### EXERCISE DATA
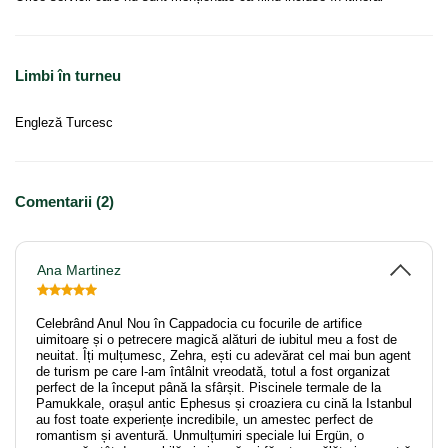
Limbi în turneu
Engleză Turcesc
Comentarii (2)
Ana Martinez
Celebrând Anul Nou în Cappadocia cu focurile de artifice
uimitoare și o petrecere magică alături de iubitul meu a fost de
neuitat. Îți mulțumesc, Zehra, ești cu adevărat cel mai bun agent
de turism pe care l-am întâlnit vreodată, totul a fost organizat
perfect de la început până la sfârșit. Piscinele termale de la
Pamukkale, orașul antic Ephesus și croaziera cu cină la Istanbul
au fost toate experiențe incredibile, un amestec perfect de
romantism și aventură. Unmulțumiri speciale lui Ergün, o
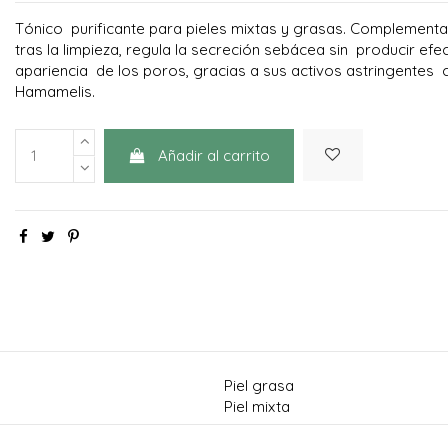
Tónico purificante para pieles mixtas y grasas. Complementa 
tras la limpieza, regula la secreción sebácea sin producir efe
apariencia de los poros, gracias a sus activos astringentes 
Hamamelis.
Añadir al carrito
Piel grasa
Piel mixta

...

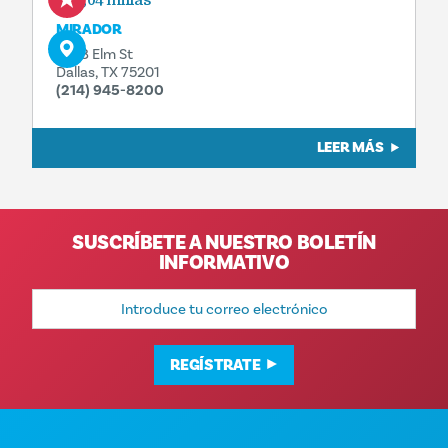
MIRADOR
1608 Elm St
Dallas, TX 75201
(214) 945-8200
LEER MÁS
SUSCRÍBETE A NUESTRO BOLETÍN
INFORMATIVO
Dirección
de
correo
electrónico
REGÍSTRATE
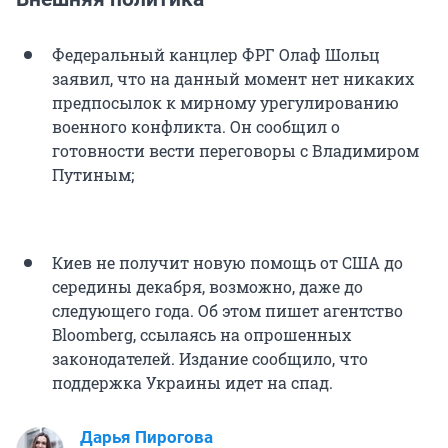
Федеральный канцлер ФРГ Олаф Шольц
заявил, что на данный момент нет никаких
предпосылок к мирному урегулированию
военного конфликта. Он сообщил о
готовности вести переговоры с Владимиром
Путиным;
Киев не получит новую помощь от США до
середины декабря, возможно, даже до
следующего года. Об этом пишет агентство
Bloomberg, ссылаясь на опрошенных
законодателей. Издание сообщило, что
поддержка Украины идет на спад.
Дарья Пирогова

---

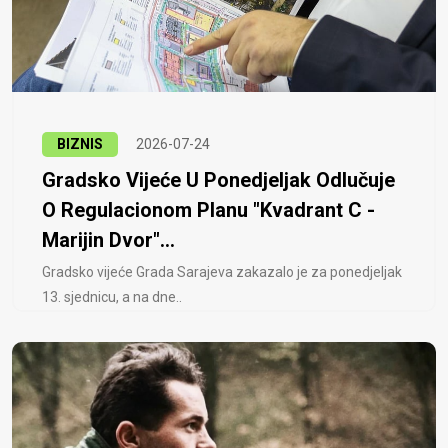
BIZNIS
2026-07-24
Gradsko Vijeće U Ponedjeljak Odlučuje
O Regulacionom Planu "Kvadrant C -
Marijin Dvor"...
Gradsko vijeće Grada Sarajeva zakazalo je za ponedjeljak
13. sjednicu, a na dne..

### TASK DESCRIPTION
Output should match, line for line, the stretch of the material above from the line holding "Федеральный канцлер ФРГ Олаф Шольц" through the line holding "Дарья Пирогова".

### RESPONSE BELOW
Федеральный канцлер ФРГ Олаф Шольц
заявил, что на данный момент нет никаких
предпосылок к мирному урегулированию
военного конфликта. Он сообщил о
готовности вести переговоры с Владимиром
Путиным;
Киев не получит новую помощь от США до
середины декабря, возможно, даже до
следующего года. Об этом пишет агентство
Bloomberg, ссылаясь на опрошенных
законодателей. Издание сообщило, что
поддержка Украины идет на спад.
Дарья Пирогова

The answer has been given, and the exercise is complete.